By Barbara O'Brien, About.com

Definition:

Tantra includes many different practices, but it is chiefly known as a means to enlightenment through identity with tantric deities. To observers the deities are best understood as archetypes representing aspects of enlightenment, although to the tantric practitioner the deities must become as "real" as himself.

The "Four Purities" provide an outline of basic tantra:

  1. Perceiving one's own body as the body of the deity
  2. Perceiving one's surroundings as the mandala of the deity
  3. Perceiving enjoyment and happiness as bliss of the deity, free from attachment
  4. Acting only for the benefit of others (bodhichitta)

Tantra is confusing to observers, because it looks like polytheism. However, it is not. It's enormously important for tantra to be approached within an understanding of shunyata, or it devolves into nothing but polytheistic god-worship. Within an understanding of shunyata, the deities are neither real nor not-real; they find existence in what they evoke within the practitioner.

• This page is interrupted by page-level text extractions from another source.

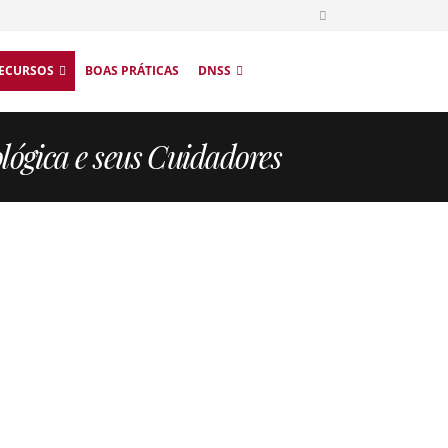
ECURSOS
BOAS PRÁTICAS
DNSS
lógica e seus Cuidadores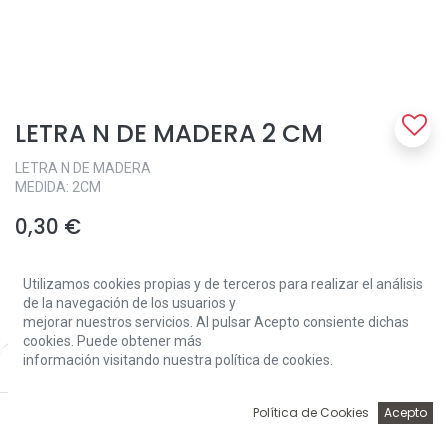
LETRA N DE MADERA 2 CM
LETRA N DE MADERA
MEDIDA: 2CM
0,30
€
Utilizamos cookies propias y de terceros para realizar el análisis
de la navegación de los usuarios y
mejorar nuestros servicios. Al pulsar Acepto consiente dichas
cookies. Puede obtener más
información visitando nuestra política de cookies.
Price:
Add to Cart
Add to Cart
0,30
€
0
Política de Cookies
Acepto
Inicio
Búsqueda
Wishlist
Account
Solo 5 Unidades disponibles.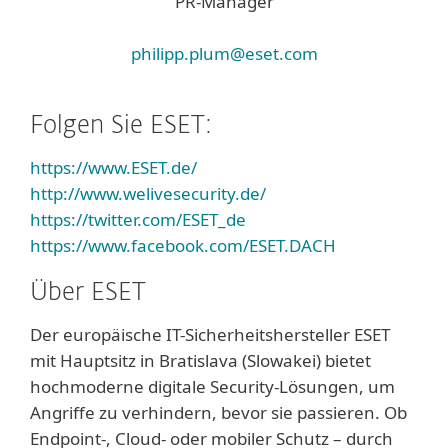
PR-Manager
philipp.plum@eset.com
Folgen Sie ESET:
https://www.ESET.de/
http://www.welivesecurity.de/
https://twitter.com/ESET_de
https://www.facebook.com/ESET.DACH
Über ESET
Der europäische IT-Sicherheitshersteller ESET
mit Hauptsitz in Bratislava (Slowakei) bietet
hochmoderne digitale Security-Lösungen, um
Angriffe zu verhindern, bevor sie passieren. Ob
Endpoint-, Cloud- oder mobiler Schutz – durch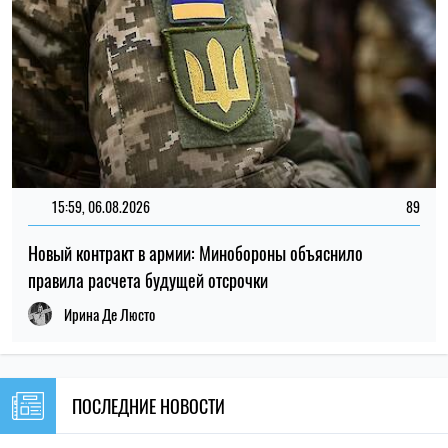
ПОСЛЕДНИЕ НОВОСТИ
16:30
Школы Киева могут перейти на
09.08.26
дистанционку: названа причина
16:00
Сын Байдена рассказал об ухудшении
09.08.26
здоровья отца: болезнь прогрессирует
15:30
Украине угрожает дефицит воды: какие
09.08.26
области могут столкнуться с нехваткой
Сколько нужно гулять с собакой каждый
15:00
день: ученые назвали время для
09.08.26
здоровья и счастья питомца
Врачи объяснили, почему спать с
14:30
включенным вентилятором не всегда
09.08.26
безопасно: кому ночная прохлада может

In popular culture, tantra is associated with sexual practices. This may be because much of the imagery associated with tantra is highly sexual; copulating deities, for example. The actual sexual practices of religious tantra, however, are supposed to be free of lust and mostly involve visualizations.

Although tantra is associated with the Vajrayana practices of Tibetan Buddhism, there are elements of tantric practice in most schools of Mahayana Buddhism.